In one or more embodiments, sub-model evaluation includes assessing the model's accuracy, precision, and other relevant metrics on a validation dataset. For example, the high confidence sub-model would be evaluated based on its ability to identify customers who are very likely to be creditworthy.
In one or more embodiments, integrating the sub-models includes integrating all of the selected sub-models into a cohesive, or completed, system. In the completed system, when a user provide an input, a first layer of the system determines which sub-model(s) should be utilized to make a prediction based on the input. As discussed above, each sub-model may be specialized for certain subsets of data. For example, when a new customer's data is input into a completed model that predicts creditworthiness, the completed system first determines which sub-model's confidence range the customer's data falls into and uses the appropriate sub-model to predict their creditworthiness.
In one or more embodiments, conformal prediction adjustments includes adjusting the selected sub-models based on their performance on a validation dataset. Doing so may enhance the reliability of the confidence levels of each sub-model. For example, if a medium confidence sub-model is found to be too conservative, its confidence thresholds might be adjusted to better reflect its actual predictive capabilities.
In one or more embodiments, the feedback loop includes monitoring (e.g., continuously or at discrete intervals) each of the sub-models as they encounter new data inputs. In one or more embodiments, the conformal prediction threshold are adjusted based on the new data inputs, as new collected data becomes available, or a combination thereof, to enable each sub-model to evolve and adapt to new data over time.
214 In one or more embodiments, the adaptive decomposer () includes functionality provide adaptive decomposition to dynamically restructure one or more sub-models, which may optimize its performance and/or maintain or increase its accuracy over time. In one or more embodiments, the adaptive decomposition includes one or more of the following steps: performance monitoring, identification of drift and/or shift, adaptive adjustments, decomposition, data re-segmentation, sub-model merging or splitting, reevaluation and integration, and a feedback loop.

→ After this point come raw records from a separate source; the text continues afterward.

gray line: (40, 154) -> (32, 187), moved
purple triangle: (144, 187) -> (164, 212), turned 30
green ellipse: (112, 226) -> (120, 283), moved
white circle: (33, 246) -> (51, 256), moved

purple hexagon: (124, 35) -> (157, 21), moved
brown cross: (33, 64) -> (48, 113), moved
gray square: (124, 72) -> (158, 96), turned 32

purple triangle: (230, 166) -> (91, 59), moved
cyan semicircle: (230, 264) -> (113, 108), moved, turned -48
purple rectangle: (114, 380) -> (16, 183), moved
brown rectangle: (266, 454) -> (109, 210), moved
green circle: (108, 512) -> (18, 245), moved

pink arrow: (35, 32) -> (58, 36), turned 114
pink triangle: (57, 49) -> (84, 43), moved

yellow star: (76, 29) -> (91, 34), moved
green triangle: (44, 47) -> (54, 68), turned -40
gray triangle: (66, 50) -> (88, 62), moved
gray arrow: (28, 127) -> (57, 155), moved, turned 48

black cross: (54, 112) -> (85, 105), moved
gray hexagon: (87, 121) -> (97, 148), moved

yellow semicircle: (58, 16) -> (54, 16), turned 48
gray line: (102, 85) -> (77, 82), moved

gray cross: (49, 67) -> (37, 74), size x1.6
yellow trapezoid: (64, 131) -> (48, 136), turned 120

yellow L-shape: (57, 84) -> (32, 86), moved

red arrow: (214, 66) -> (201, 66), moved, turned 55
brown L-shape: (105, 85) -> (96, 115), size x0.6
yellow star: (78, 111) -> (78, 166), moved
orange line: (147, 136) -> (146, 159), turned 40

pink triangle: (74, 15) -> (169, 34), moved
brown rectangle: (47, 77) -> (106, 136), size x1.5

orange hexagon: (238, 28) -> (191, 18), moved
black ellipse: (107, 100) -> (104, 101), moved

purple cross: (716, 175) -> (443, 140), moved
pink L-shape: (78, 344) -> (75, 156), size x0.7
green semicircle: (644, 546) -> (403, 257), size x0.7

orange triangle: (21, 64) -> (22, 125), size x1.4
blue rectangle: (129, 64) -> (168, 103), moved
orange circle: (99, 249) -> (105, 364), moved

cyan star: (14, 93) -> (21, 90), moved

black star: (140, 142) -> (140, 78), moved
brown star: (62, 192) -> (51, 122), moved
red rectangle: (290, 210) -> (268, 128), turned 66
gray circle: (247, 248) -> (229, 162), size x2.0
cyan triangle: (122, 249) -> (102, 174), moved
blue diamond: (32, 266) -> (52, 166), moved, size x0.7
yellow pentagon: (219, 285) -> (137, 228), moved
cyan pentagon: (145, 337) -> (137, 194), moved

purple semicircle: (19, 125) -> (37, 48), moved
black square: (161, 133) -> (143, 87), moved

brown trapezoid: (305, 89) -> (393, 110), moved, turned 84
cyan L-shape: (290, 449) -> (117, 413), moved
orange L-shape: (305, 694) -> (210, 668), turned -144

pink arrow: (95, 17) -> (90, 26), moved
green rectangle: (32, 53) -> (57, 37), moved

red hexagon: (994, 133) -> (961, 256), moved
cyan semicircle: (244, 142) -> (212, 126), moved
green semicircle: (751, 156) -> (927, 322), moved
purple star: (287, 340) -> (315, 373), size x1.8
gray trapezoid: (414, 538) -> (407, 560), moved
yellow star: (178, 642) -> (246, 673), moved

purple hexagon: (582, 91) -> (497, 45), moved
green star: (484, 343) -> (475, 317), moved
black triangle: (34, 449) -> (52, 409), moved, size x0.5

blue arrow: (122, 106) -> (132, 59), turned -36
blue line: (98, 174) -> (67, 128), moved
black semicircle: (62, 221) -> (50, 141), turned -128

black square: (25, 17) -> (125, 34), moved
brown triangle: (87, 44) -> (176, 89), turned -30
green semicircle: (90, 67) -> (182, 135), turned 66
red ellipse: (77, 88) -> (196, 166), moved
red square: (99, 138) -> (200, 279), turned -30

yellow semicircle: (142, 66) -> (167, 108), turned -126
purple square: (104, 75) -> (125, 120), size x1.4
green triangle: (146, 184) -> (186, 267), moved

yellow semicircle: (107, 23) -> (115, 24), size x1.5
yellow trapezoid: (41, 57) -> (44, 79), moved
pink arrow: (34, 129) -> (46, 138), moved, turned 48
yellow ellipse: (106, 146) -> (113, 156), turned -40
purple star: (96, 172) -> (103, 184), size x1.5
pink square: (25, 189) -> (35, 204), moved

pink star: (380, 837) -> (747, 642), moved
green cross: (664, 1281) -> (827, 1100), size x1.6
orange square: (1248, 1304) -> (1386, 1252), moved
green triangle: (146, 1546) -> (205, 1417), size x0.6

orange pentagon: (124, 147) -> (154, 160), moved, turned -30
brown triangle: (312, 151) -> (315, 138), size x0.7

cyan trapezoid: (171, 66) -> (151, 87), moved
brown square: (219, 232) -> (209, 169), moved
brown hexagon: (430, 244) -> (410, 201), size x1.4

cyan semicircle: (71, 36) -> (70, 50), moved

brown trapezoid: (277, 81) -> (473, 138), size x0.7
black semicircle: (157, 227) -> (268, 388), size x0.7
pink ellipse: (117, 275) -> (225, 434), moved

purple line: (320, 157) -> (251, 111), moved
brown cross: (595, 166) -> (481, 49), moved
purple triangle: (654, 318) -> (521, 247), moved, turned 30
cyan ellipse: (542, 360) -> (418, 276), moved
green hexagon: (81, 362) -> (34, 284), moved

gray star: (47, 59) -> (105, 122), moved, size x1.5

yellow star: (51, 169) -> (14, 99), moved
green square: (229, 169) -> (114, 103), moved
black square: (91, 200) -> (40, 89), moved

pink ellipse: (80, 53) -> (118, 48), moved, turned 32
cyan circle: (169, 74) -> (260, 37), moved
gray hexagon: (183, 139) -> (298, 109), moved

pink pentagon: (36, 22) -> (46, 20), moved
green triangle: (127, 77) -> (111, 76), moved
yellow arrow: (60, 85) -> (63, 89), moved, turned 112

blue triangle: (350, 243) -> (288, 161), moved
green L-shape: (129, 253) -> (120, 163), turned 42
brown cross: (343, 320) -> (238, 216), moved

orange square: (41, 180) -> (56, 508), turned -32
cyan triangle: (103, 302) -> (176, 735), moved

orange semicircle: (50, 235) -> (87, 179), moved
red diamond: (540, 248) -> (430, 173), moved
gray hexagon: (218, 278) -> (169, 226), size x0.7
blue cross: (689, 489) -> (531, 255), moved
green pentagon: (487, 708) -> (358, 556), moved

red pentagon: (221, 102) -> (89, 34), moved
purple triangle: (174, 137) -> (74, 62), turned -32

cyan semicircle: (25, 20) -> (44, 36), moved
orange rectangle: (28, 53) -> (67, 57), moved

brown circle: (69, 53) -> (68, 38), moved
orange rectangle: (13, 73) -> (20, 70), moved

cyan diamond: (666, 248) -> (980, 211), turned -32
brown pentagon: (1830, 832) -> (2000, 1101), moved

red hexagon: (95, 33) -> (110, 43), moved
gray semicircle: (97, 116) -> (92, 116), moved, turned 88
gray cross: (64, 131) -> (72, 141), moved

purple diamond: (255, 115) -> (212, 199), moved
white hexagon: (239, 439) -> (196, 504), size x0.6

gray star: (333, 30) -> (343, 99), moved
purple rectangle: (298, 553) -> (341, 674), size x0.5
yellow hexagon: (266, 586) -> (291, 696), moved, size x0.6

In one or more embodiments, performance monitoring includes tracking (i.e., continuously or at discrete intervals) how well each sub-model predicts new data being fed into the sub-model and whether its confidence intervals remain accurate. For example, for a model that predicts creditworthiness, each sub-model's predictions on new loan applications are monitored to determine whether the actual outcomes (e.g., loan repayment or default) align with the predictions.
In one or more embodiments, identification of drift and/or shift includes monitoring the underlying data distribution for changes, which is known as drift or shift. In one or more embodiments, the underlying data distribution can change due to external factors, such as customer behavior, economic factors, regulations, etc. For example, an economic downturn may cause lenders to be more reluctant to provide loans, the ability of customers to repay loans, etc.
In one or more embodiments, adaptive adjustments includes determining that the monitoring and/or identification of drift and/or shift described above has exceeded a threshold, which may indicate that the relevant sub-model's accuracy is declining or that its confidence intervals are no longer properly calibrated. In one or more embodiments, the adaptive adjustment also include, based on the determination, retraining the sub-model, adjusting the hyper parameters of the sub-model, and/or recalibrating its confidence intervals. For example, a sub-model may be retrained with more recent data and/or its confidence thresholds may be adjusted to reflect the new data distribution.
In one or more embodiments, decomposition is an adaptive strategy that changes over time based on the characteristics of the data and/or the performance of the sub-model, which may increase the accuracy and efficiency of the sub-model. In one or more embodiments, the decomposition includes receiving a model and decomposing the model into multiple sub-models, and then training each sub-model on a different portion of the underlying training dataset. In one or more embodiments, the number of sub-models chosen is based on clustering techniques, dimensionality reduction, or any other method used to identify subdivisions within a dataset.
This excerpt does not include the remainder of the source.